Hostname for this machine in the Hermes fleet.
  current OS hostname: ubuntu-s-1vcpu-2gb-70gb-intel-sfo2
  pick a short, unique name (e.g. hermes-do1, mac-mini, hetzner-builder)
  empty = keep 'ubuntu-s-...', no rename
> hermes-do1
  → will rename to: hermes-do1

One-line note — what is this machine for?
  e.g. 'main production VPS for hermes', 'macbook M2 daily driver', 'hetzner build farm'
  empty = skip (registry will have no note for this host)
> main Hermes host, SFO, gateway + agent

Existing fleet hostnames are listed first so you don't pick a collision. Both answers are optional — empty input keeps the current value. Skip the prompts entirely with HERMES_NONINTERACTIVE=1 or by pre-setting HERMES_HOSTNAME / HERMES_HOST_NOTE (in ~/.hermes-bootstrap.conf or the environment).

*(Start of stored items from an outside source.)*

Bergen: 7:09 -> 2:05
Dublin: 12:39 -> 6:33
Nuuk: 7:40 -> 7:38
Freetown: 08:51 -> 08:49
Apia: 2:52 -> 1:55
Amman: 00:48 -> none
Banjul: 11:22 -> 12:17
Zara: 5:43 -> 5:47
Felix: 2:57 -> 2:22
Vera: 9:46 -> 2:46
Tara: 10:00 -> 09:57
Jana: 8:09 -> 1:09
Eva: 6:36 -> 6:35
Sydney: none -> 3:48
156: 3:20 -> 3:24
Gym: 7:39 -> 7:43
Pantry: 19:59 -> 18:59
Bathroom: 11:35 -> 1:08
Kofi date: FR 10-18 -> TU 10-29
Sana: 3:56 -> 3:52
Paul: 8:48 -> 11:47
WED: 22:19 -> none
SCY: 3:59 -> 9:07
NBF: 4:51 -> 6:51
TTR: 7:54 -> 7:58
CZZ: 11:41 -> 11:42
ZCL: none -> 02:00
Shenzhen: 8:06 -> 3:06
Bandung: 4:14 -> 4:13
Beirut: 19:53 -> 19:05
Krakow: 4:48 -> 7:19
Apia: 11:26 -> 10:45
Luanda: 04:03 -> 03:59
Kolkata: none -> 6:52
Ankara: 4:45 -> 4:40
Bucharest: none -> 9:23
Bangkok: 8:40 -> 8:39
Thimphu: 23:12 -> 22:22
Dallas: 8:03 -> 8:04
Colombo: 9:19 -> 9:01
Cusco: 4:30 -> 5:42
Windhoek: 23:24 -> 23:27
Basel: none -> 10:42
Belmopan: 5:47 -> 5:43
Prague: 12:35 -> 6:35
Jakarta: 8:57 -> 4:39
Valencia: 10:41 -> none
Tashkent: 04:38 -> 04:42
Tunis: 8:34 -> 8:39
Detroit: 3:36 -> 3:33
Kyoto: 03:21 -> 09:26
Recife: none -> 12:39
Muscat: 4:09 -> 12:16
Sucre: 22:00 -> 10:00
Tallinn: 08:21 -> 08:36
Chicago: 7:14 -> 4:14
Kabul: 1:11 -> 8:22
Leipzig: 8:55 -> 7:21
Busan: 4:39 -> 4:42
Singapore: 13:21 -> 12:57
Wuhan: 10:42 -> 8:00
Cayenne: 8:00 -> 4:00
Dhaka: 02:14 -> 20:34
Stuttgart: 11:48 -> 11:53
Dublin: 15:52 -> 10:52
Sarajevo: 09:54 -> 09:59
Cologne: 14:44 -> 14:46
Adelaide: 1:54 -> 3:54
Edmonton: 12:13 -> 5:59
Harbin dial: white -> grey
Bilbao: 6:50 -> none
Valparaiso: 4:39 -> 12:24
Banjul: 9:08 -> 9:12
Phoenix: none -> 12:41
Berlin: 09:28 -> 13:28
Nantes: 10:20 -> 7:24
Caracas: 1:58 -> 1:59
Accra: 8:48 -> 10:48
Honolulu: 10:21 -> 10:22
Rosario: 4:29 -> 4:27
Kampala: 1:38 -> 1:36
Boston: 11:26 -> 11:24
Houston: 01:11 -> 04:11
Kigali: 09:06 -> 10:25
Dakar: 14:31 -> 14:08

Tip: if you rename the box at the OS level, also rename it in your cloud provider's web console (DigitalOcean droplet name, Hetzner server name, etc.) so the dashboards and billing line up.

Dashboard

The bundled hermes-fleet script (installed to ~/.local/bin/) reads the registry and prints a one-screen dashboard:

$ hermes-fleet
  Hermes Fleet  (3 hosts in registry)

  HOST               TIER       ROLE     OS                    HERMES     DISK         NOTE
  hermes-do1         recommended server  Ubuntu 24.04.4 LTS    0.14.0     18%          main Hermes host, SFO, gateway + agent
  hetzner-builder    full       server   Debian 12             0.18.1     72%          background build farm + cache mirror
  mac-mini           recommended both    macOS 15.2            0.18.2     58%          M2 daily driver

  Detail for one host:  hermes-fleet <hostname>
  Live SSH probe:       hermes-fleet --live
  Refresh this box:     hermes-fleet --refresh

Modes:

  • hermes-fleet — static dashboard from snapshot files
  • hermes-fleet <hostname> — dump the full yaml for one host
  • hermes-fleet --live — also SSH into each reachable host for current uptime + live disk (uses BatchMode=yes, so it only works for hosts with passwordless key auth from this box, e.g. via Tailscale)
  • hermes-fleet --refresh — rewrite this host's entry (re-runs the 99-register-host module)
  • hermes-fleet --json — machine-readable output for scripting

To keep snapshots current between bootstrap runs (e.g. so disk and uptime are fresh on the dashboard), wire a cron job on each host:

# crontab -e
0 * * * * cd ~/path/to/hermes-host-bootstrap && ./bootstrap.sh --only=99-register-host >/dev/null 2>&1 && ~/.hermes/sync.sh save "hourly host snapshot" >/dev/null 2>&1

License

MIT. Use it however you like.

About

Idempotent bootstrap script: turn a fresh Ubuntu/Debian VPS (or new Mac) into a fully-loaded Hermes Agent host. Modular, tiered, safe to re-run.